In INSIGHTS by Max Corradi2 Comments

In tantric Buddhism we find the principle of vibration or sound expressed in the inner practices of transformation where we imagine and develop a mandala, or a pure vision of the dimension of a particular deity or enlightened being. It’s a facsimile of the dimension of a deity, a spontaneous effulgent radiance of reality, in order to transform our limited dualistic vision of reality into the total vision of enlightenment and realize the qualities of enlightened wisdom through that particular deity.

The tantric deities are symbols and personifications of enlightened mind and not deities or god-like beings still grasping at a self-nature, as such beings, although considered as deities are still bound by ignorance of the true primordial nature of reality. While in the Dzogchen path to self-realization we jump directly into the nature of pure being and integrate all dualistic experiences in that state. In other words, we identify with the lucid mirror-like expanse of mind and experience our reflections non-dualistically. In the Buddhist higher path of tantric transformation, we use precise symbols in the form of deities, equivalent to the mirror’s reflections, to discover and abide in the nature of the potentiality of pure being which is reflecting, equivalent to the mirror’s lucid surface potentiality.

In tantric transformation we also use sounds in the form of different Sanskrit syllables which represent the energy of that particular deity in order to help feeling the creative visualization. The tantric practitioner employs mantras, or strings of Sanskrit syllables, which are the natural vibration or energy of pure being manifested by that particular deity, in order to integrate or transform our limited periscopic vision into the total vision of reality. Ultimately the deity serves a symbol which allows the practitioner to integrate three aspects of body, speech and dualistic mind into the total and nondual nature of enlightened wisdom, the nature of mind beyond the dualistic distinctions of one and many.

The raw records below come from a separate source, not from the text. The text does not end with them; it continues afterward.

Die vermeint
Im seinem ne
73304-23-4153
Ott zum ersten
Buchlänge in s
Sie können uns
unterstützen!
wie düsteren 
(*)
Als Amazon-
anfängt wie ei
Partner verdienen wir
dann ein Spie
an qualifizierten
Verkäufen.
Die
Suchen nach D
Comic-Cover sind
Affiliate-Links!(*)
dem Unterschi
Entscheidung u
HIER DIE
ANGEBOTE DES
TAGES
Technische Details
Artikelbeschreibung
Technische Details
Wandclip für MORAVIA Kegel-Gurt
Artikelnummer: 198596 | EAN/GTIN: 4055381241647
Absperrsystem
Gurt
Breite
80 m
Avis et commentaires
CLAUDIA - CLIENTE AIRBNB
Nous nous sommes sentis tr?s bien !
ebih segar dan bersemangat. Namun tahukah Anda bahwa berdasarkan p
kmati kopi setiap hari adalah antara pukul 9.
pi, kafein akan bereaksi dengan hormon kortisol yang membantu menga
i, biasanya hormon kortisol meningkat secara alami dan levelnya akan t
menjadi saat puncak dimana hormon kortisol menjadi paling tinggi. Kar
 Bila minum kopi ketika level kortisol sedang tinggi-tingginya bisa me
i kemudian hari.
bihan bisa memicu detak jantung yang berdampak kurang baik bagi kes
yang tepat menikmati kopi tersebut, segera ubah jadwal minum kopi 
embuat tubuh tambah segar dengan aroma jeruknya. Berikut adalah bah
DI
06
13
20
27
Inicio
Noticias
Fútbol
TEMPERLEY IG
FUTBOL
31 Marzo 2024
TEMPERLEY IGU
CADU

On a more relative level, using tantric transformation and specific mantras we are also capable of actualizing specific relative actions or qualities for the benefit of self and others, for example the development of specific qualities like healing, intelligence, purification of negative karma, increasing wealth and prosperity, magnetizing beings, eliminating obstacles through fierce activities and protecting the mind from negative influences and destructive emotions. These actions or qualities, however, are not developed anew with the practice, but simply revealed as inherent qualities of the primordial base, our nature.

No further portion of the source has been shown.